Das erste stricklose Versteigerungssystem Österreichs ist im Vermarktungszentrum Regau installiert worden. Anfang April fand die erste Großviehversteigerung statt, wir waren dabei.
Sinkende Auftriebszahlen und ein in die Jahre gekommenes Versteigerungszentrum veranlassten den Rinderzuchtverband Vöcklabruck (OÖ) dazu, das Vermarktungszentrum Regau zu renovieren. „Vor allem für die größeren Betriebe ab 50 Kühen wurde der Aufwand, Tiere über die Versteigerung zu verkaufen, zu groß“, berichtet Geschäftsführer Franz Gstöttinger. „Für sie bedeutete es zusätzlichen Aufwand und Stress, die Laufstall-gewohnten Tiere am Strick im Ring zu präsentieren.
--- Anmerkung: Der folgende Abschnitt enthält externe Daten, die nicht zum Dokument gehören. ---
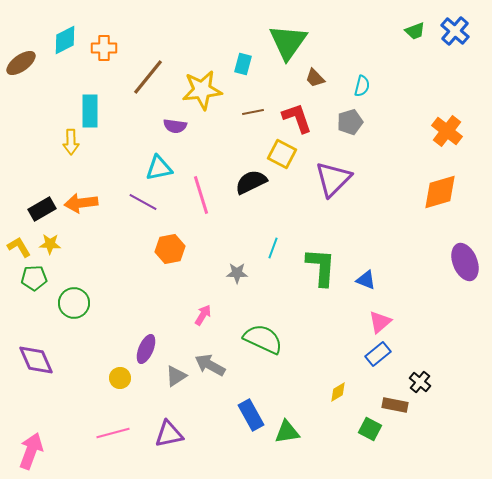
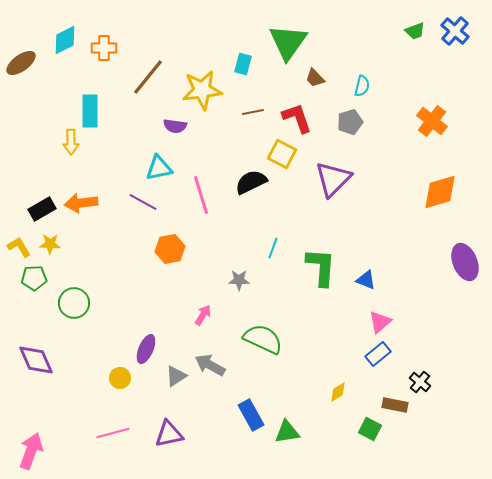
orange cross at (447, 131): moved 15 px left, 10 px up
gray star at (237, 273): moved 2 px right, 7 px down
Lieber verkauften sie die Kühe aus dem Stall heraus.“
Schnell war für Geschäftsführer, Obmann und Ausschuss klar, dass bei einer Renovierung über einen Systemwechsel nachgedacht werden muss. In mehreren Exkursionen zu den stricklosen Versteigerungszentren in Bayern (Miesbach, Osterhofen, Wertingen) kristallisierte sich heraus, auch Regau zu einem neuen Treibsystem umzubauen. „Wir waren fasziniert, wie ruhig die Versteigerungen abgelaufen sind. Das hat uns überzeugt“, erzählt Gstöttinger.
Ruhiger Ablauf
Nach einem Jahr Bauzeit wurde das neue Vermarktungssystem nun Anfang April eingeweiht. 87 Kühe und Kalbinnen wurden flott und zu guten Preisen vermarktet. 36 Fleckvieh-Kühe in guter Qualität (28,2 Liter Milch) kosteten im Schnitt 2065 €. Auch der Durchschnittspreis der 51 angebotenen niedertragenden Kalbinnen für den Export war mit 1796 € gut. Mit dem Ablauf war Franz Gstöttinger zufrieden: „Die Tiere waren ruhig, das System hat sich bewährt.“ Nur ein paar Kleinigkeiten sollen noch nachgebessert werden: Einige Texas-Tore waren noch etwas schwergängig und bremsten die Tiere, zudem warfen die Fenstersprossen durch die Sonneneinstrahlung Schatten auf den Boden, die die Tiere irritierten.
Skeptiker überzeugt
Auch bei Verkäufern und Kaufinteressenten war die Stimmung gut, neugierig wurde das System beäugt. Am Ende waren auch die Skeptiker überzeugt: Das Treibsystem bedeutet weniger Stress für Tier und Mensch! „Wir hoffen, mit diesem System ein Höchstmaß an Komfort und Service für unsere Mitglieder zu bieten“, sagt Obmann Gerhard Eichstiel. „Damit wollen wir die Auftriebszahlen halten und im besten Fall sogar wieder steigern.“
Rund 1,8 Mio. € investiert der Rinderzuchtverband in sein neues Vermarktungszentrum, in das auch Büro und Verwaltung integriert wurden. Davon wurden ca. 25% gefördert. Die Versteigerungsgebühren wurden nur geringfügig um 2,5% auf 7,5% angehoben.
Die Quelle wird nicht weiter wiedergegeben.